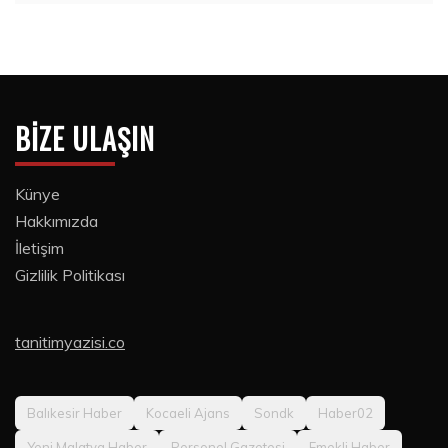
BIZE ULAŞIN
Künye
Hakkımızda
İletişim
Gizlilik Politikası
tanitimyazisi.co
Balıkesir Haber
Kocaeli Ajans
Sondk
Haber02
Yeni Malatya Haber
Personel Gazetesi
Emekli Haber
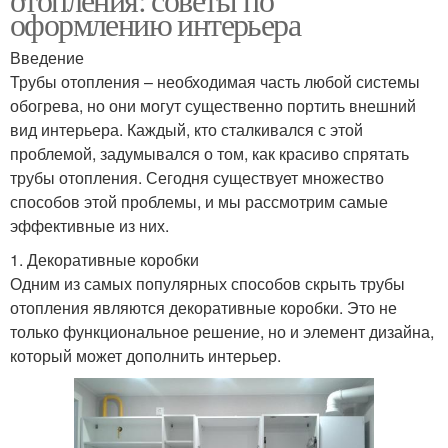
оформлению интерьера
Введение
Трубы отопления – необходимая часть любой системы
обогрева, но они могут существенно портить внешний
вид интерьера. Каждый, кто сталкивался с этой
проблемой, задумывался о том, как красиво спрятать
трубы отопления. Сегодня существует множество
способов этой проблемы, и мы рассмотрим самые
эффективные из них.
1. Декоративные коробки
Одним из самых популярных способов скрыть трубы
отопления являются декоративные коробки. Это не
только функциональное решение, но и элемент дизайна,
который может дополнить интерьер.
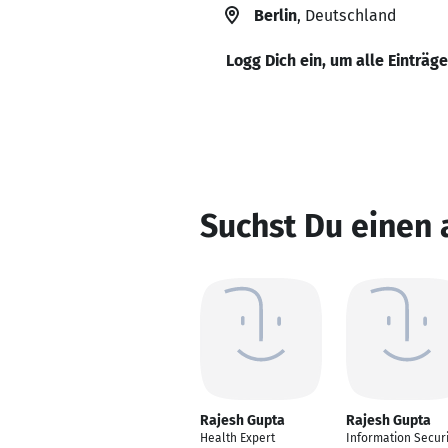
Berlin
, Deutschland
Logg Dich ein, um alle Einträg
Suchst Du einen
Rajesh Gupta
Rajesh Gupta
Health Expert
Information Securi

* * * * *

** Task details **
Copy out exactly the lines between the line containing "tanitimyazisi.co" and the end of the entries, including both, and leave the pictures behind.

** Response box **
tanitimyazisi.co
Balıkesir Haber
Kocaeli Ajans
Sondk
Haber02
Yeni Malatya Haber
Personel Gazetesi
Emekli Haber
оформлению интерьера
Введение
Трубы отопления – необходимая часть любой системы
обогрева, но они могут существенно портить внешний
вид интерьера. Каждый, кто сталкивался с этой
проблемой, задумывался о том, как красиво спрятать
трубы отопления. Сегодня существует множество
способов этой проблемы, и мы рассмотрим самые
эффективные из них.
1. Декоративные коробки
Одним из самых популярных способов скрыть трубы
отопления являются декоративные коробки. Это не
только функциональное решение, но и элемент дизайна,
который может дополнить интерьер.
Berlin
, Deutschland
Logg Dich ein, um alle Einträg
Suchst Du einen
Rajesh Gupta
Rajesh Gupta
Health Expert
Information Securi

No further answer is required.